GridSearchCV(cv=None, error_score='raise',
       estimator=AdaBoostClassifier(algorithm='SAMME.R', base_estimator=None,
          learning_rate=1.0, n_estimators=50, random_state=None),
       fit_params=None, iid=True, n_jobs=1,
       param_grid={'n_estimators': [20, 50, 100, 150], 'learning_rate': array([0.1, 0.2, 0.3, 0.4, 0.5, 0.6, 0.7, 0.8, 0.9, 1. , 1.1, 1.2, 1.3,
       1.4, 1.5, 1.6, 1.7, 1.8, 1.9, 2. ])},
       pre_dispatch='2*n_jobs', refit=True, return_train_score='warn',
       scoring=None, verbose=0)

In [15]:
print(grid.best_params_)
model=grid.best_estimator_
print("0/1 train error : ",1-model.score(df_train_dummies.drop(["target","fnlwgt"],axis=1),df_train_dummies.target))
print("0/1 test error : ",1-model.score(df_test_dummies.drop(["target","fnlwgt"],axis=1),df_test_dummies.target))

{'learning_rate': 1.6, 'n_estimators': 150}
0/1 train error :  0.13150701759773964
0/1 test error :  0.13359130274553155


In [16]:
y_test_predict=model.predict(df_test_dummies.drop(["target","fnlwgt"],axis=1))
y_test_predict_f=y_test_predict[df_test_dummies["sex_ Female"]==1]
y_test_predict_m=y_test_predict[df_test_dummies["sex_ Male"]==1]
y_test_f=df_test_dummies.target[df_test_dummies["sex_ Female"]==1]
y_test_m=df_test_dummies.target[df_test_dummies["sex_ Male"]==1]
print("Rates for the third classifier:")
print("FP rate Female:", sum((y_test_predict_f==1)&(y_test_f==0))/sum(y_test_f==0))
print("FN rate Female:", sum((y_test_predict_f==0)&(y_test_f==1))/sum(y_test_f==1))
print("FP rate Male:", sum((y_test_predict_m==1)&(y_test_m==0))/sum(y_test_m==0))
print("FN rate Male:", sum((y_test_predict_m==0)&(y_test_m==1))/sum(y_test_m==1))
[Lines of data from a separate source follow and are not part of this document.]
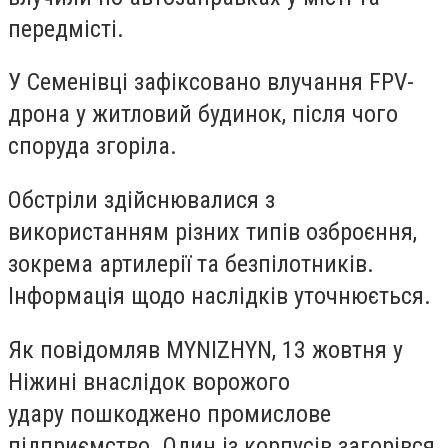
передмісті.
У Семенівці зафіксовано влучання FPV-
дрона у житловий будинок, після чого
споруда згоріла.
Обстріли здійснювалися з
використанням різних типів озброєння,
зокрема артилерії та безпілотників.
Інформація щодо наслідків уточнюється.
Як повідомляв MYNIZHYN, 13 жовтня у
Ніжині внаслідок ворожого
удару пошкоджено промислове
підприємство. Один із корпусів загорівся,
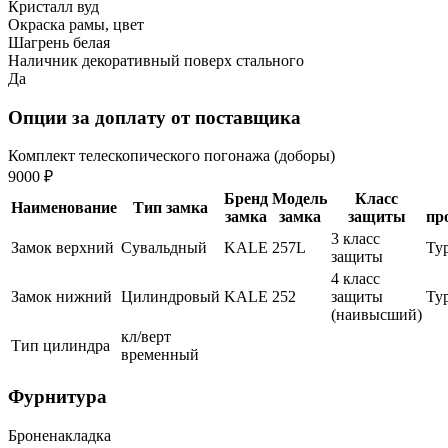
Кристалл вуд
Окраска рамы, цвет
Шагрень белая
Наличник декоративный поверх стального
Да
Опции за доплату от поставщика
Комплект телескопического погонажа (доборы)
9000 ₽
Бренд
Модель
Класс
Наименование
Тип замка
замка
замка
защиты
пр
3 класс
Замок верхний
Сувальдный
KALE
257L
Ту
защиты
4 класс
Замок нижний
Цилиндровый
KALE
252
защиты
Ту
(наивысший)
кл/верт
Тип цилиндра
временный
Фурнитура
Броненакладка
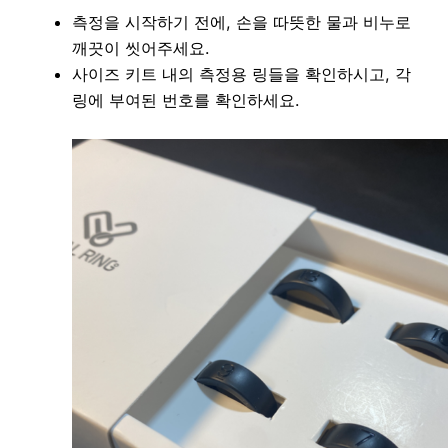
측정을 시작하기 전에, 손을 따뜻한 물과 비누로
깨끗이 씻어주세요.
사이즈 키트 내의 측정용 링들을 확인하시고, 각
링에 부여된 번호를 확인하세요.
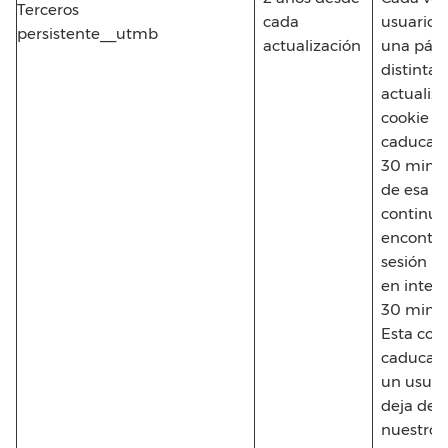
Terceros
cada
usuario v
persistente__utmb
actualización
una pág
distinta 
actualiza
cookie p
caducar a
30 minut
de esa f
continúa
encontra
sesión ú
en interv
30 minut
Esta coo
caduca 
un usuar
deja de v
nuestro s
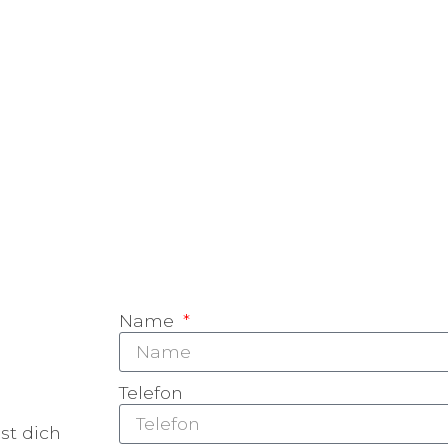
Name
Telefon
st dich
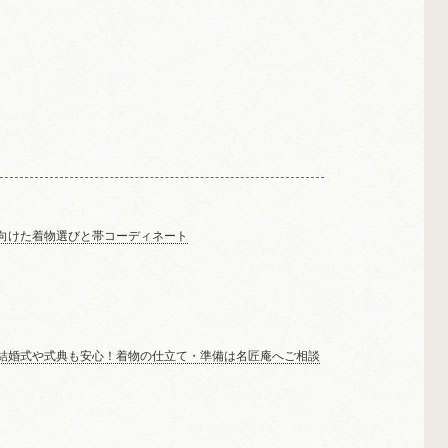
向けた着物選びと帯コーディネート
結婚式や式典も安心！着物の仕立て・準備は名匠庵へご相談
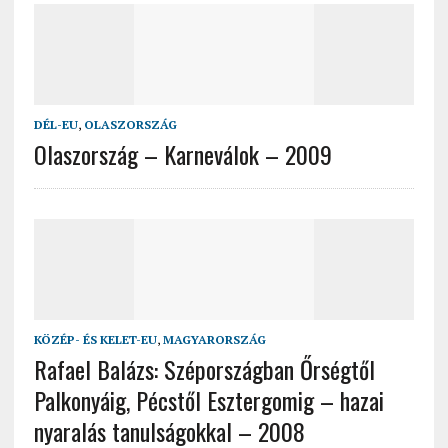
DÉL-EU
,
OLASZORSZÁG
Olaszország – Karneválok – 2009
KÖZÉP- ÉS KELET-EU
,
MAGYARORSZÁG
Rafael Balázs: Szépországban Őrségtől
Palkonyáig, Pécstől Esztergomig – hazai
nyaralás tanulságokkal – 2008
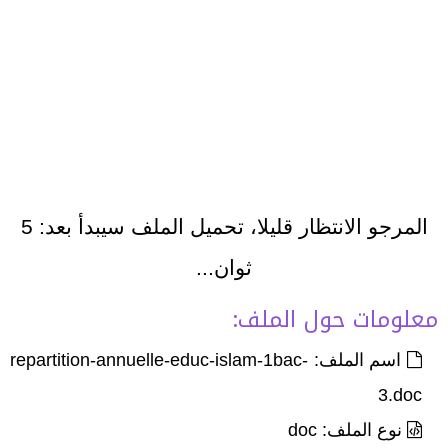
المرجو الانتظار قليلا، تحميل الملف سيبدأ بعد:
5
ثوان...
معلومات حول الملف:
اسم الملف: repartition-annuelle-educ-islam-1bac-
3.doc
نوع الملف: doc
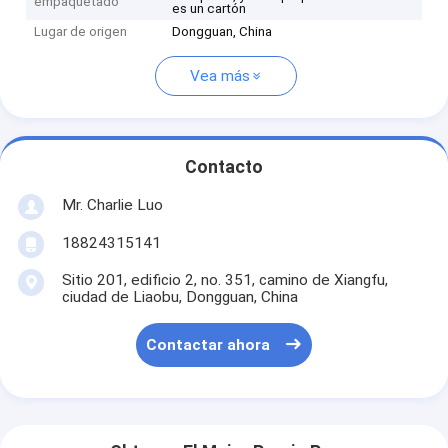
empaquetado
es un cartón
Lugar de origen
Dongguan, China
Vea más
Contacto
Mr. Charlie Luo
18824315141
Sitio 201, edificio 2, no. 351, camino de Xiangfu,
ciudad de Liaobu, Dongguan, China
Contactar ahora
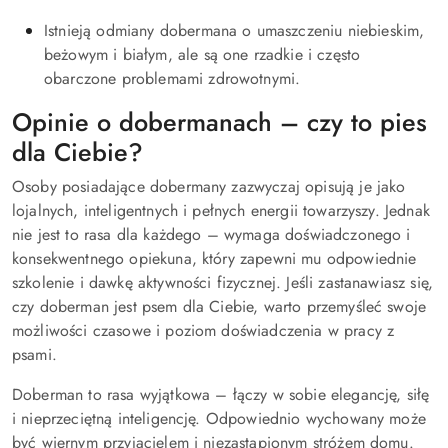
Istnieją odmiany dobermana o umaszczeniu niebieskim,
beżowym i białym, ale są one rzadkie i często
obarczone problemami zdrowotnymi.
Opinie o dobermanach – czy to pies
dla Ciebie?
Osoby posiadające dobermany zazwyczaj opisują je jako
lojalnych, inteligentnych i pełnych energii towarzyszy. Jednak
nie jest to rasa dla każdego – wymaga doświadczonego i
konsekwentnego opiekuna, który zapewni mu odpowiednie
szkolenie i dawkę aktywności fizycznej. Jeśli zastanawiasz się,
czy doberman jest psem dla Ciebie, warto przemyśleć swoje
możliwości czasowe i poziom doświadczenia w pracy z
psami.
Doberman to rasa wyjątkowa – łączy w sobie elegancję, siłę
i nieprzeciętną inteligencję. Odpowiednio wychowany może
być wiernym przyjacielem i niezastąpionym stróżem domu.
Rates for the first classifier:
FP rate Female: 0.01985932974762102
FN rate Female: 0.46059544658493873
FP rate Male: 0.10028954988154777
FN rate Male: 0.32153752287980475


For our example, it seems like AdaBoost yields the best results. Interestingly, it also leads to less overfitting as the train and test errors are very close.